By Tim Palmer

How excellent a thing it is to have a monopoly! Nevertheless, it tends to make your shareholders greedy and despite first quarter figures to die for, Intel Corp’s shares went into reverse ahead of the opening of Wall Street trading yesterday because of a few weasel words in the statement and conference call. The company warned that revenues for the second quarter may be flat with or only slightly higher than those for the first quarter, which doesn’t really seem so bad, but the shares traded as low as $129.875 before the opening, down from Monday’s close of $133.75. Intel also delivered a bit of a surprise by saying its next regularly scheduled price reductions, due at the end of April, would be about the same as price cuts made in February, where there had been expectations that they would be much deeper – securities analysts at the time said the February price cuts were less than had been expected, interpreting that as a sign of solid demand for Intel chips. February price cuts ranged from no change to cuts of up to 34%. A more profitable mix of products improved wellnamed gross margins during the quarter to 64% from 63% in the final quarter of 1996, but the company warns that its margins will be flat or slightly lower in the current quarter, and at about 60% for the year, eventually tailing off towards 50%. Intel also says it plans to boost marketing expenses by 7% to 9% this quarter, which could leave a very small dent in the profits it would otherwise have reported.
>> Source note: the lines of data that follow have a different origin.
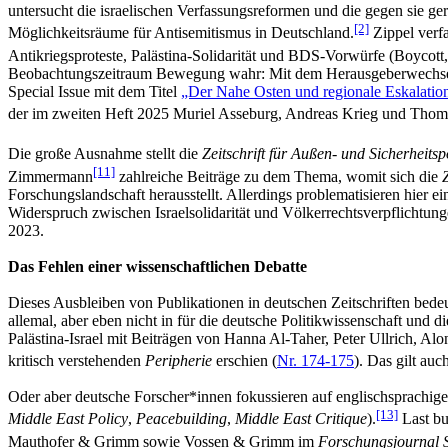
untersucht die israelischen Verfassungsreformen und die gegen sie ge
[2]
Möglichkeitsräume für Antisemitismus in Deutschland.
Zippel verfa
Antikriegsproteste, Palästina-Solidarität und BDS-Vorwürfe (Boycot
Beobachtungszeitraum Bewegung wahr: Mit dem Herausgeberwechsel An
Special Issue mit dem Titel
„Der Nahe Osten und regionale Eskalatio
der im zweiten Heft 2025 Muriel Asseburg, Andreas Krieg und Thom
Die große Ausnahme stellt die
Zeitschrift für Außen- und Sicherheitsp
[11]
Zimmermann
zahlreiche Beiträge zu dem Thema, womit sich die
Forschungslandschaft herausstellt. Allerdings problematisieren hier
Widerspruch zwischen Israelsolidarität und Völkerrechtsverpflichtu
2023.
Das Fehlen einer wissenschaftlichen Debatte
Dieses Ausbleiben von Publikationen in deutschen Zeitschriften bede
allemal, aber eben nicht in für die deutsche Politikwissenschaft und 
Palästina-Israel mit Beiträgen von Hanna Al-Taher, Peter Ullrich, A
kritisch verstehenden
Peripherie
erschien (
Nr. 174-175
). Das gilt auc
Oder aber deutsche Forscher*innen fokussieren auf englischsprachige 
[13]
Middle East Policy
,
Peacebuilding
,
Middle East Critique
).
Last bu
Mauthofer & Grimm sowie Vossen & Grimm im
Forschungsjournal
Intel said its revenue in the first quarter rose in all geographic regions except the Americas. Asia-Pacific revenue, which accounts for about 20% of Intel’s total, almost doubled. The idea that Advanced Micro Devices Inc and Cyrix Corp pose any real threat to Intel is ludicrous: all the spare capacity in the world capable of turning out Pentiums and Pentium Pros couldn’t produce more than a fraction the number Intel routinely makes.